FormalPara Key Points

Dermatitis herpetiformis affects mostly adults, presenting with symmetrical rash and intense itch, mainly on the elbows, knees, and buttocks.

Diagnosis is confirmed by showing granular immunoglobulin A deposits in papillary dermis on immunofluorescence examination.

Gluten-free diet is the treatment of choice for all patients: it slowly heals the rash and subclinical villous atrophy, i.e., celiac disease, in the small bowel.

Strict adherence to a gluten-free diet needs advice from a dietitian, support from family members and celiac disease patient organizations, and leads to excellent long-term prognosis.

1 Dermatitis Herpetiformis Linked to Celiac Disease

Dermatitis herpetiformis (DH) was described as a dermatological entity by Louis Duhring in 1884, 4 years before Samuel Gee defined the gastrointestinal symptoms of celiac disease [1, 2]. In the 1960s, small bowel biopsies taken from patients with DH showed villous atrophy in most patients, although they had no overt gastrointestinal symptoms [3, 4]. One-fourth of the patients with DH had normal small bowel villous architecture with an increased density of intraepithelial lymphocytes, which was later confirmed to be celiac-type minor enteropathy [5]. The finding of immunoglobulin A (IgA) deposits in the papillary dermis of patients with DH was of the utmost diagnostic importance [6]. In the 1970s, further findings linking DH and celiac disease included an identical human leukocyte antigen (HLA) pattern [7], the response of the rash to a gluten-free diet (GFD) [8, 9], and the occurrence of both diseases within families [10]. In the 1990s, genetic studies confirmed that virtually every patient with DH and celiac disease had the alleles contributing to the HLA-DQ2 or HLA-DQ8 haplotype [11], and even monozygotic twin pairs affected by both phenotypes were found [12].

DH is now known to be a common extraintestinal manifestation of celiac disease occurring in up to 10% of the celiac disease patient series in Europe and North America [13,14,15]. Small DH series have also recently been described in Brazil, China, and India [16,17,18]. The incidence of DH has been shown to be decreasing [19, 20], whereas the opposite is true for celiac disease, most likely because of improved awareness of subclinical cases and the wide use of serologic screening [21]. However, why only some undiagnosed celiac individuals develop an itchy blistering rash with dermal IgA deposits, i.e., DH, remains unknown.

During the last 20 years, several important research findings have emerged.

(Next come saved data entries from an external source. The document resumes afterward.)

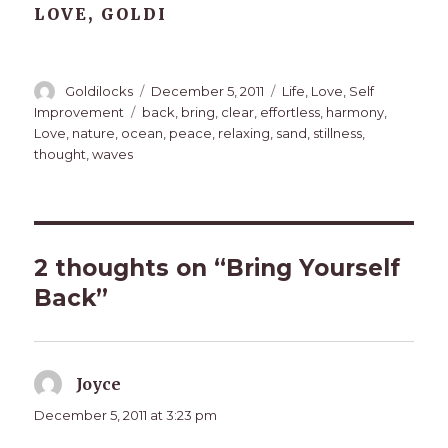
LOVE, GOLDI
Author
Posted
Categories
Goldilocks
December 5, 2011
Life
,
Love
,
Self
on
Tags
Improvement
back
,
bring
,
clear
,
effortless
,
harmony
,
Love
,
nature
,
ocean
,
peace
,
relaxing
,
sand
,
stillness
,
thought
,
waves
2 thoughts on “Bring Yourself
Back”
Joyce
says:
December 5, 2011 at 3:23 pm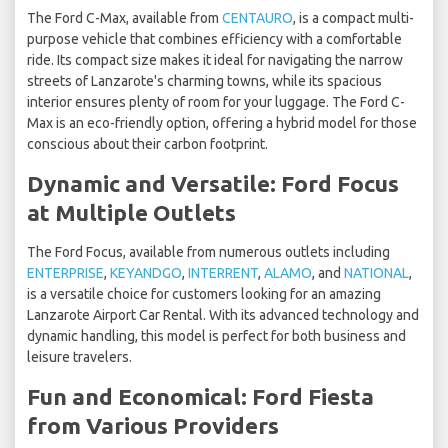
The Ford C-Max, available from
CENTAURO
, is a compact multi-
purpose vehicle that combines efficiency with a comfortable
ride. Its compact size makes it ideal for navigating the narrow
streets of Lanzarote's charming towns, while its spacious
interior ensures plenty of room for your luggage. The Ford C-
Max is an eco-friendly option, offering a hybrid model for those
conscious about their carbon footprint.
Dynamic and Versatile: Ford Focus
at Multiple Outlets
The Ford Focus, available from numerous outlets including
ENTERPRISE
,
KEYANDGO
,
INTERRENT
,
ALAMO
, and
NATIONAL
,
is a versatile choice for customers looking for an amazing
Lanzarote Airport Car Rental. With its advanced technology and
dynamic handling, this model is perfect for both business and
leisure travelers.
Fun and Economical: Ford Fiesta
from Various Providers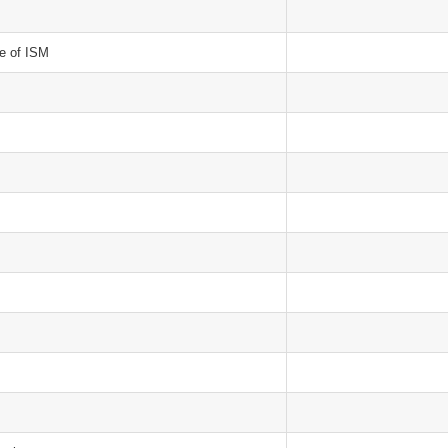
le of ISM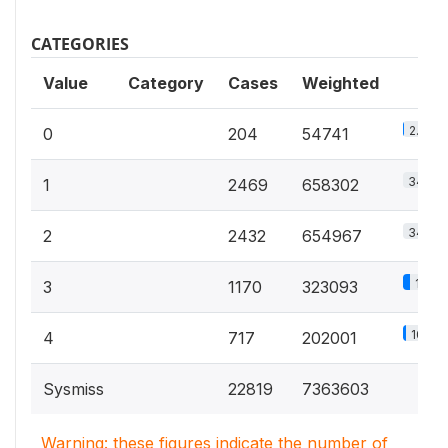
CATEGORIES
Value
Category
Cases
Weighted
2.9%
0
204
54741
34.8%
1
2469
658302
34.6%
2
2432
654967
17.1%
3
1170
323093
10.7%
4
717
202001
Sysmiss
22819
7363603
Warning: these figures indicate the number of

A breakthrough in celiac disease research was the discovery by Dieterich et al. [22] in 1997 that tissue transglutaminase (TG2) was the target autoantigen for IgA antibody responses. Five years later, Sárdy et al. [23] showed that epidermal transglutaminase (TG3) was the autoantigen in DH. At present, IgA-class TG3 autoantibodies are known to be produced by plasma cells in the small bowel [24]; they occur in the blood of most patients with DH, are partly bound in the circulating immune complexes, and disappear with a GFD [25, 26]. Importantly, the TG3 enzyme coexists with IgA autoantibodies in the dermal deposits, forming tightly bound immune complexes [27].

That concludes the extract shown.